■ **Task to carry out**
Write out all records as given; omit images.

■ **Raw data**
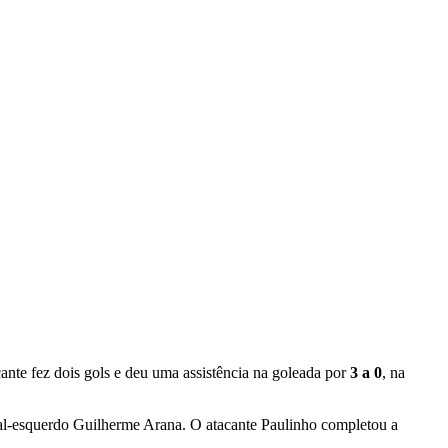
cante fez dois gols e deu uma assistência na goleada por
3 a 0
, na
eral-esquerdo Guilherme Arana. O atacante Paulinho completou a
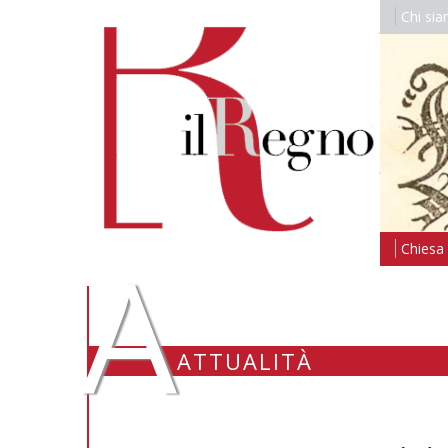
Chi si
A
Chiesa i
ATTUALITÀ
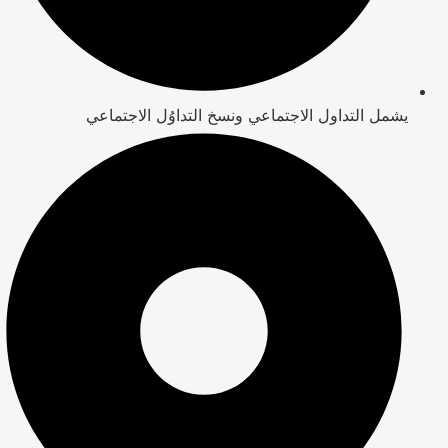
يشمل التداول الاجتماعي ونسخ التداوُل الاجتماعي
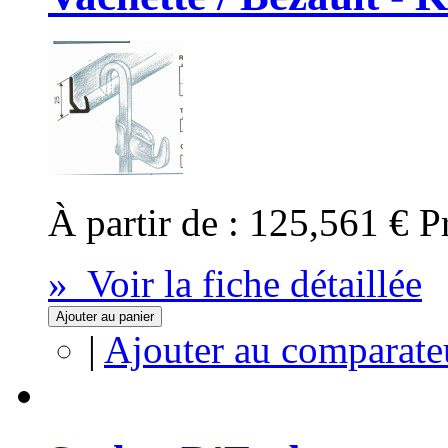
À partir de :
125,561 €
P
» Voir la fiche détaillée
Ajouter au panier
|
Ajouter au comparate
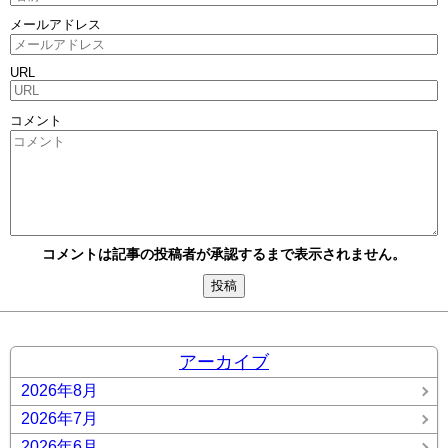
メールアドレス
URL
コメント
コメントは記事の投稿者が承認するまで表示されません。
アーカイブ
2026年8月
2026年7月
2026年6月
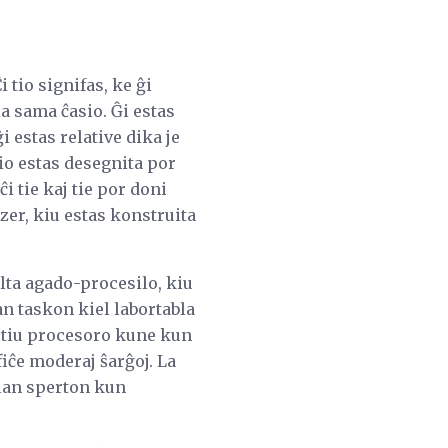
 tio signifas, ke ĝi
la sama ĉasio. Ĝi estas
i estas relative dika je
 tio estas desegnita por
i tie kaj tie por doni
zer, kiu estas konstruita
alta agado-procesilo, kiu
n taskon kiel labortabla
 tiu procesoro kune kun
fiĉe moderaj ŝarĝoj. La
lan sperton kun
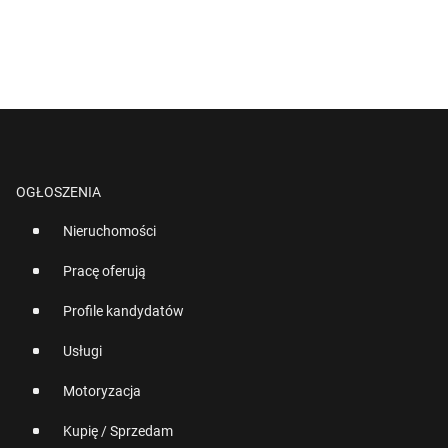
OGŁOSZENIA
Nieruchomości
Pracę oferują
Profile kandydatów
Usługi
Motoryzacja
Kupię / Sprzedam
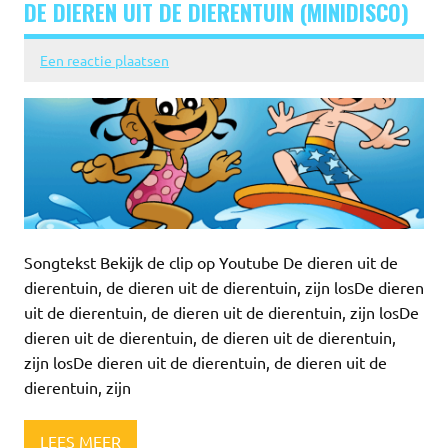
DE DIEREN UIT DE DIERENTUIN (MINIDISCO)
Een reactie plaatsen
Songtekst Bekijk de clip op Youtube De dieren uit de
dierentuin, de dieren uit de dierentuin, zijn losDe dieren
uit de dierentuin, de dieren uit de dierentuin, zijn losDe
dieren uit de dierentuin, de dieren uit de dierentuin,
zijn losDe dieren uit de dierentuin, de dieren uit de
dierentuin, zijn
LEES MEER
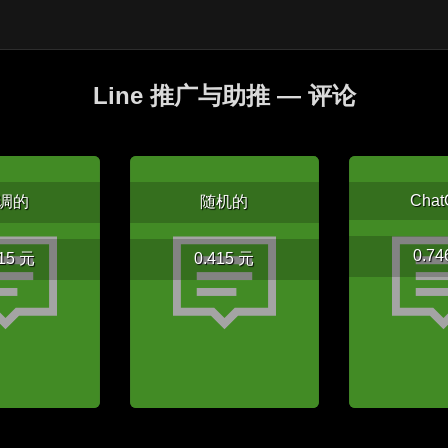
Line 推广与助推 — 评论
Chat
调的
随机的
0.74
415 元
0.415 元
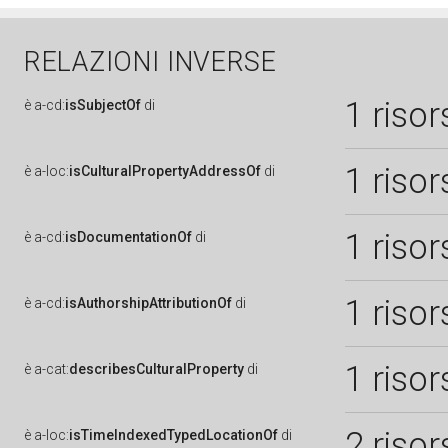
RELAZIONI INVERSE
1 risor
è
a-cd:
isSubjectOf
di
1 risor
è
a-loc:
isCulturalPropertyAddressOf
di
1 risor
è
a-cd:
isDocumentationOf
di
1 risor
è
a-cd:
isAuthorshipAttributionOf
di
1 risor
è
a-cat:
describesCulturalProperty
di
2 risor
è
a-loc:
isTimeIndexedTypedLocationOf
di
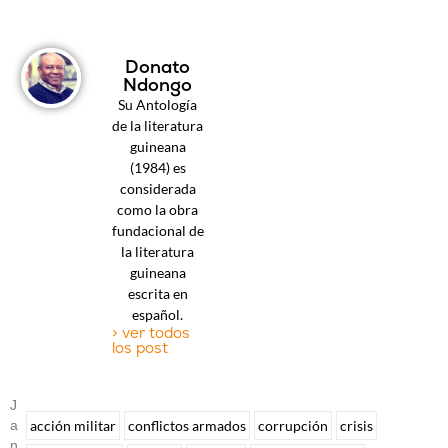
Donato
Ndongo
Su Antología
de la literatura
guineana
(1984) es
considerada
como la obra
fundacional de
la literatura
guineana
escrita en
español.
> ver todos
los post
J
A
acción militar
conflictos armados
corrupción
crisis
N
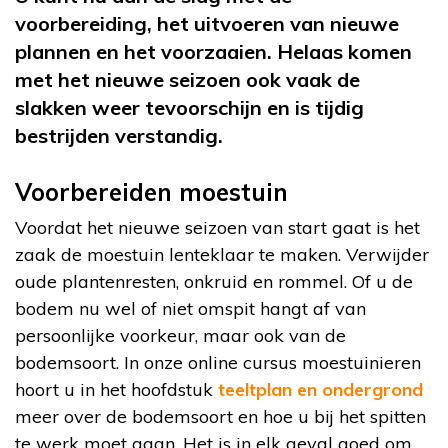
voorbereiding, het uitvoeren van nieuwe
plannen en het voorzaaien. Helaas komen
met het nieuwe seizoen ook vaak de
slakken weer tevoorschijn en is tijdig
bestrijden verstandig.
Voorbereiden moestuin
Voordat het nieuwe seizoen van start gaat is het
zaak de moestuin lenteklaar te maken. Verwijder
oude plantenresten, onkruid en rommel. Of u de
bodem nu wel of niet omspit hangt af van
persoonlijke voorkeur, maar ook van de
bodemsoort. In onze online cursus moestuinieren
hoort u in het hoofdstuk
teeltplan en ondergrond
meer over de bodemsoort en hoe u bij het spitten
te werk moet gaan. Het is in elk geval goed om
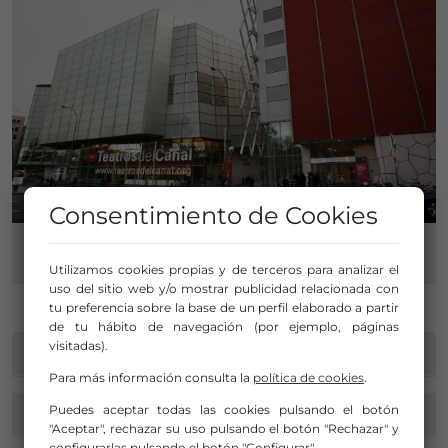
Consentimiento de Cookies
Utilizamos cookies propias y de terceros para analizar el
uso del sitio web y/o mostrar publicidad relacionada con
tu preferencia sobre la base de un perfil elaborado a partir
de tu hábito de navegación (por ejemplo, páginas
visitadas).
VENTA DE ENTRADAS
Para más información consulta la
política de cookies
.
Puedes aceptar todas las cookies pulsando el botón
SERVICIOS
"Aceptar", rechazar su uso pulsando el botón "Rechazar" y
configurarlas pulsando el botón "Configurar".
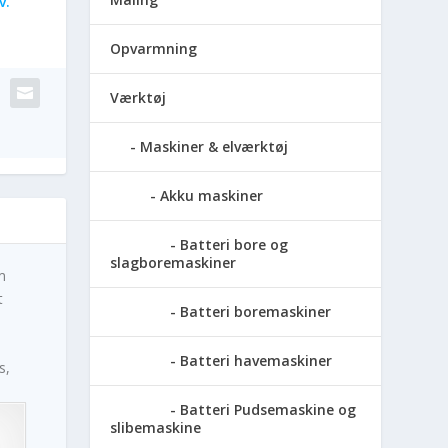
v.
Opvarmning
Værktøj
Maskiner & elværktøj
Akku maskiner
Batteri bore og
slagboremaskiner
m
t
Batteri boremaskiner
Batteri havemaskiner
s,
Batteri Pudsemaskine og
slibemaskine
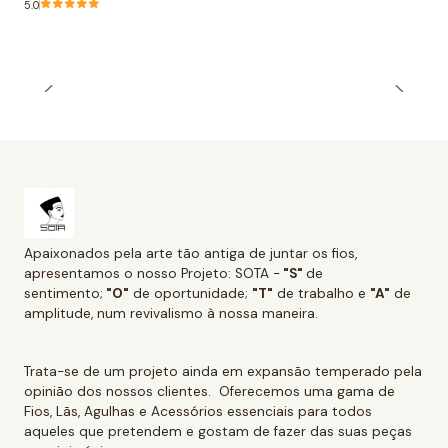
5.0
Apaixonados pela arte tão antiga de juntar os fios,
apresentamos o nosso Projeto: SOTA -
"S"
de
sentimento;
"O"
de oportunidade;
"T"
de trabalho e
"A"
de
amplitude, num revivalismo à nossa maneira.
Trata-se de um projeto ainda em expansão temperado pela
opinião dos nossos clientes. Oferecemos uma gama de
Fios, Lãs, Agulhas e Acessórios essenciais para todos
aqueles que pretendem e gostam de fazer das suas peças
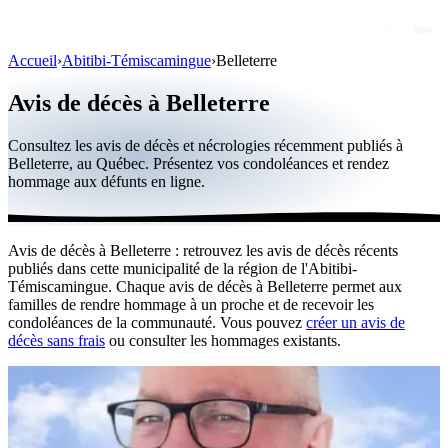
Accueil
›
Abitibi-Témiscamingue
›
Belleterre
Avis de décès
Avis de décès à Belleterre
Personnalités publiques
Consultez les avis de décès et nécrologies récemment publiés à
Québec
Belleterre, au Québec. Présentez vos condoléances et rendez
hommage aux défunts en ligne.
Canada
International
Avis de décès à Belleterre : retrouvez les avis de décès récents
Par région
publiés dans cette municipalité de la région de l'Abitibi-
Témiscamingue. Chaque avis de décès à Belleterre permet aux
Par ville
familles de rendre hommage à un proche et de recevoir les
condoléances de la communauté. Vous pouvez
créer un avis de
décès sans frais
ou consulter les hommages existants.
Maisons funéraires
Éternea
Blog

■ **Response to this exercise**
cante fez dois gols e deu uma assistência na goleada por
3 a 0
, na
eral-esquerdo Guilherme Arana. O atacante Paulinho completou a
Chi si
A
Chiesa i
ATTUALITÀ
يشمل التداول الاجتماعي ونسخ التداوُل الاجتماعي
À partir de :
125,561 €
P
» Voir la fiche détaillée
Ajouter au panier
|
Ajouter au comparate
メールアドレス
URL
コメント
コメントは記事の投稿者が承認するまで表示されません。
アーカイブ
2026年8月
2026年7月
2026年6月
 tio signifas, ke ĝi
la sama ĉasio. Ĝi estas
i estas relative dika je
 tio estas desegnita por
i tie kaj tie por doni
zer, kiu estas konstruita
alta agado-procesilo, kiu
n taskon kiel labortabla
 tiu procesoro kune kun
fiĉe moderaj ŝarĝoj. La
lan sperton kun
OGŁOSZENIA
Nieruchomości
Pracę oferują
Profile kandydatów
Usługi
Motoryzacja
Kupię / Sprzedam
DE DIEREN UIT DE DIERENTUIN (MINIDISCO)
Een reactie plaatsen
Songtekst Bekijk de clip op Youtube De dieren uit de
dierentuin, de dieren uit de dierentuin, zijn losDe dieren
uit de dierentuin, de dieren uit de dierentuin, zijn losDe
dieren uit de dierentuin, de dieren uit de dierentuin,
zijn losDe dieren uit de dierentuin, de dieren uit de
dierentuin, zijn
LEES MEER
Line 推广与助推 — 评论
Chat
调的
随机的
0.74
415 元
0.415 元
RELAZIONI INVERSE
1 risor
è
a-cd:
isSubjectOf
di
1 risor
è
a-loc:
isCulturalPropertyAddressOf
di
1 risor
è
a-cd:
isDocumentationOf
di
1 risor
è
a-cd:
isAuthorshipAttributionOf
di
1 risor
è
a-cat:
describesCulturalProperty
di
2 risor
è
a-loc:
isTimeIndexedTypedLocationOf
di
Donato
Ndongo
Su Antología
de la literatura
guineana
(1984) es
considerada
como la obra
fundacional de
la literatura
guineana
escrita en
español.
> ver todos
los post
J
A
acción militar
conflictos armados
corrupción
crisis
N
voorbereiding, het uitvoeren van nieuwe
plannen en het voorzaaien. Helaas komen
met het nieuwe seizoen ook vaak de
slakken weer tevoorschijn en is tijdig
bestrijden verstandig.
Voorbereiden moestuin
Voordat het nieuwe seizoen van start gaat is het
zaak de moestuin lenteklaar te maken. Verwijder
oude plantenresten, onkruid en rommel. Of u de
bodem nu wel of niet omspit hangt af van
persoonlijke voorkeur, maar ook van de
bodemsoort. In onze online cursus moestuinieren
hoort u in het hoofdstuk
teeltplan en ondergrond
meer over de bodemsoort en hoe u bij het spitten
te werk moet gaan. Het is in elk geval goed om
Consentimiento de Cookies
Utilizamos cookies propias y de terceros para analizar el
uso del sitio web y/o mostrar publicidad relacionada con
tu preferencia sobre la base de un perfil elaborado a partir
de tu hábito de navegación (por ejemplo, páginas
visitadas).
VENTA DE ENTRADAS
Para más información consulta la
política de cookies
.
Puedes aceptar todas las cookies pulsando el botón
SERVICIOS
"Aceptar", rechazar su uso pulsando el botón "Rechazar" y
configurarlas pulsando el botón "Configurar".
v.
Opvarmning
Værktøj
Maskiner & elværktøj
Akku maskiner
Batteri bore og
slagboremaskiner
m
t
Batteri boremaskiner
Batteri havemaskiner
s,
Batteri Pudsemaskine og
slibemaskine
5.0
Apaixonados pela arte tão antiga de juntar os fios,
apresentamos o nosso Projeto: SOTA -
"S"
de
sentimento;
"O"
de oportunidade;
"T"
de trabalho e
"A"
de
amplitude, num revivalismo à nossa maneira.
Trata-se de um projeto ainda em expansão temperado pela
opinião dos nossos clientes. Oferecemos uma gama de
Fios, Lãs, Agulhas e Acessórios essenciais para todos
aqueles que pretendem e gostam de fazer das suas peças
Accueil
›
Abitibi-Témiscamingue
›
Belleterre
Avis de décès
Avis de décès à Belleterre
Personnalités publiques
Consultez les avis de décès et nécrologies récemment publiés à
Québec
Belleterre, au Québec. Présentez vos condoléances et rendez
hommage aux défunts en ligne.
Canada
International
Avis de décès à Belleterre : retrouvez les avis de décès récents
Par région
publiés dans cette municipalité de la région de l'Abitibi-
Témiscamingue. Chaque avis de décès à Belleterre permet aux
Par ville
familles de rendre hommage à un proche et de recevoir les
condoléances de la communauté. Vous pouvez
créer un avis de
décès sans frais
ou consulter les hommages existants.
Maisons funéraires
Éternea
Blog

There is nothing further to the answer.